Pourquoi le visionnage par la presse est-il soumis à des conditions de confidentialité aussi drastiques ?
Parce que c’est un documentaire sensible. La réalisation a été un cauchemar ! J’ai été éjecté du pays par 40 policiers. Heureusement, j’ai pu sauver mes rushes. Les autorités marocaines ont un vrai problème avec la presse indépendante en général, et avec ce film en particulier. Je n’ai jamais connu autant de menaces d’attaque en justice, de pression. Pour nous discréditer, de très nombreux sites marocains ont réalisé des articles à charge, diffamatoires, en disant que "Docs interdits" était devenu un "doc de choc" réalisé par Catherine Graciet. Nous ne voulions pas que des extraits se baladent un peu partout sur le Web. Le public pourra juger sur pièce, à la diffusion du film. Après, nous assumerons pleinement les critiques.

Le témoignage de la journaliste Catherine Graciet sur la manière dont elle s’est laissée corrompre est édifiant.
J’avais pris l’initiative de travailler avec cette spécialiste du Maroc reconnue, coauteure avec Eric Laurent du livre "Le roi prédateur, main basse sur le Maroc". Un livre qui n’a pas été attaqué en justice par le royaume, pourtant très procédurier.
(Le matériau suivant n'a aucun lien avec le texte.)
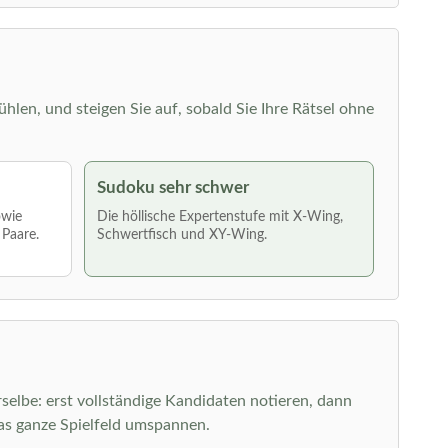
ühlen, und steigen Sie auf, sobald Sie Ihre Rätsel ohne
Sudoku sehr schwer
owie
Die höllische Expertenstufe mit X-Wing,
 Paare.
Schwertfisch und XY-Wing.
elbe: erst vollständige Kandidaten notieren, dann
as ganze Spielfeld umspannen.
Depuis le début, Catherine Graciet participe au film en tant que consultante. Elle nous a ouvert son carnet d’adresses. En rentrant de vacances, l’été dernier, j’ai découvert ce qui se passait. J’assume d’avoir travaillé avec elle, avant. Ce qui a été fait, après, ne me concerne pas. Mais son témoignage et le regard de Gilles Perrault qui dénonçait les dérives du régime de Hassan II dans "Mon ami le roi", et à qui l’on a aussi proposé de l’argent, nourrit le récit.
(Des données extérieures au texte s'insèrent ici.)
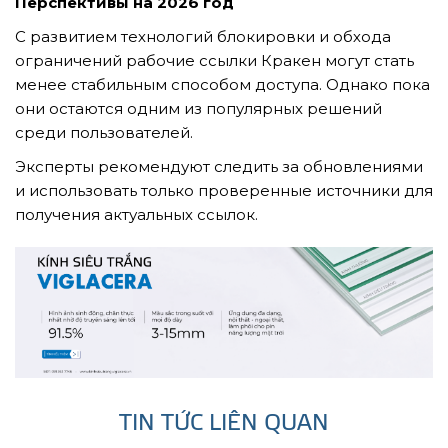
Перспективы на 2026 год
С развитием технологий блокировки и обхода
ограничений рабочие ссылки Кракен могут стать
менее стабильным способом доступа. Однако пока
они остаются одним из популярных решений
среди пользователей.
Эксперты рекомендуют следить за обновлениями
и использовать только проверенные источники для
получения актуальных ссылок.
TIN TỨC LIÊN QUAN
Racontez-nous la genèse de votre documentaire.
J’ai souvent passé mes vacances au Maroc. Quand on ne fait pas attention, tout va bien. Dans un récent voyage, j’ai réalisé un documentaire sur l’échec de la vente de Rafale par la France. Alors que je tournais sur un salon de l’aéronautique, que j’étais accrédité, je me retrouvais souvent au poste de police. J’ai alors commencé à m’intéresser à la structure économique du pays, à l’emprise de la SNI, la holding royale marocaine, principal acteur économique du pays qui investit dans les secteurs de la banque, des assurances, de la grande distribution, des télécoms, de l’énergie… J’ai gratté et j’ai découvert un conflit d’intérêts.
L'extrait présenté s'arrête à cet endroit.